Stored data entries:
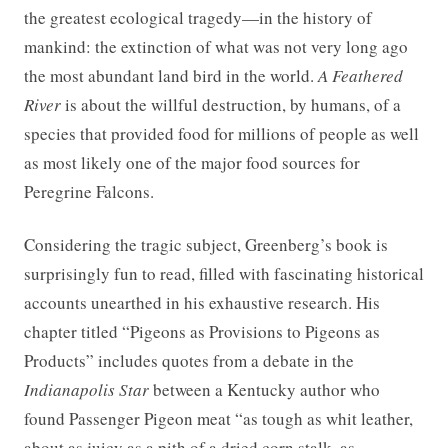
the greatest ecological tragedy—in the history of
mankind: the extinction of what was not very long ago
the most abundant land bird in the world.
A Feathered
River
is about the willful destruction, by humans, of a
species that provided food for millions of people as well
as most likely one of the major food sources for
Peregrine Falcons.
Considering the tragic subject, Greenberg’s book is
surprisingly fun to read, filled with fascinating historical
accounts unearthed in his exhaustive research. His
chapter titled “Pigeons as Provisions to Pigeons as
Products” includes quotes from a debate in the
Indianapolis Star
between a Kentucky author who
found Passenger Pigeon meat “as tough as whit leather,
about as juicy as a pith of a dried corn stalk, as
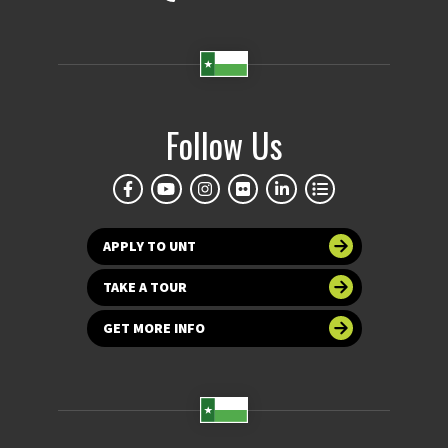
Follow Us
APPLY TO UNT
TAKE A TOUR
GET MORE INFO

# The problem:
Using the entries shown above, reproduce verbatim the lines from the line bearing "species that provided" to the line bearing "accounts unearthed in", inclusive.

# Completed exercise:
species that provided food for millions of people as well
as most likely one of the major food sources for
Peregrine Falcons.
Considering the tragic subject, Greenberg’s book is
surprisingly fun to read, filled with fascinating historical
accounts unearthed in his exhaustive research. His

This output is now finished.